Porto Venere is located on the Gulf of Poets, also known as the Bay of La Spezia; so re-named given the legions of writers, artists and poets that are said to have found inspiration in this lovely area, such as writers David Herbert Lawrence and Percy Bysshe Shelley, writer and painter George Sand, and poet Lord Byron. Supposedly, the early-Renaissance painter Sandro Botticelli created one of his most extraordinary masterpieces, the Birth of Venus, after meeting Simonetta Vespucci, model for Venus in his painting, while visiting the local village of Fezzano. Some art experts believe that the bays appearing on the right side of this masterpiece are depictions of the Gulf of La Spezia, with Fezzano and Palmaria Island. The Bay of Poets is filled with grottos, and it is said that one of these Grottos, now sadly collapsed, was a favorite haunt of Lord Byron, who famously swam across the Gulf of Poets to visit his friend Percy Bysshe Shelley, the same Shelley that later met his end in a boating accident on this very same Bay. Gunkholing by ship’s tender is a fun activity to explore over 36 grottos in this area.

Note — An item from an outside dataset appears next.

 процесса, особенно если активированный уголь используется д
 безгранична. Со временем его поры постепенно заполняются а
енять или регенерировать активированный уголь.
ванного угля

The long quay front in Portovenere reflects the famous Tuscan colors in the facades of the buildings; colors also seen in the building facades in the Cinque Terre and copied in the building facades in the modern created town of Porto Cervo. In Portovenere, visit the old churches of St. Lorenzo and St. Peter. Walking up to St. Peter church (Chiesa di San Pietro) perched above town offers a great view of the surrounding area.
Close by Palmaria Island is uninhabited, and there are two fortress structures that can be admired from the outside only, as the interiors are closed. There are many foot trails on the island, including a trail around the island that is a lovely hike that takes about 2 and ½ hours. Tino Island is a declared military zone and cannot be visited. The structure seen at the top of the island is a monastery from the 11th century. Tinetto Island, right beside Tino, is a stark rock pile, however hosts a rare subspecies of wall lizard, found just on this island, and nowhere else in the world. Located on Palmaria is Ristorante Locanda Lorena, which is well known for excellent cuisine. Reservations are required and reaching this restaurant is only possible in the restaurant tender, which leaves from a tiny dock in Portovenere.

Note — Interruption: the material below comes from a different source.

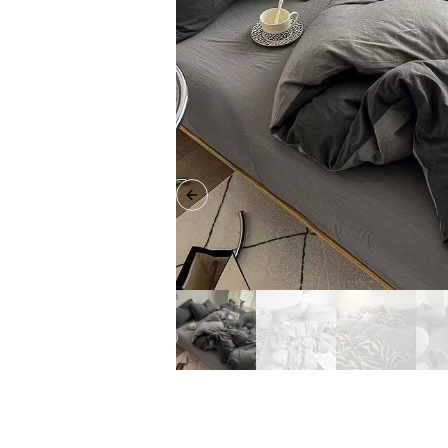
Previous slide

What to See and Do in Portovenere, Italy
Castello Doria: While the original construction date of this castle remains a mystery, the current structure was built in the 150’s, and is an excellent example of Genovese military construction. A very important defensive castle at the time, today, other than standing as an example of an historic construction method, the castle offers terrific views from the terraced gardens.
Byron’s Grotto: Once known as Grotta Arpaia it is said that Lord Byron and friends spent many hours within this particular cave on the seaside. Unfortunately, the cave ceiling has collapsed, but the rocky terraces remain, as does the beauty of the area where one can imagine Byron musing.
Chiesa di San Pietro: Built on the ruins of a 5th century church in 1198, originally this site was home to a Roman temple honoring Venus. It is said that it is after this temple for Venus that Portovenere was named.
Palmaria Island: Enjoy hiking the many trails on this uninhabited island, part of the Porto Venere Regional Natural Park
Ristorante Locanda: An outstanding restaurant on Palmaria Island, reachable by the restaurant tender from Portovenere.
This lovely area is a “must see” on an Italian yacht charter cruising the western coast of Italy.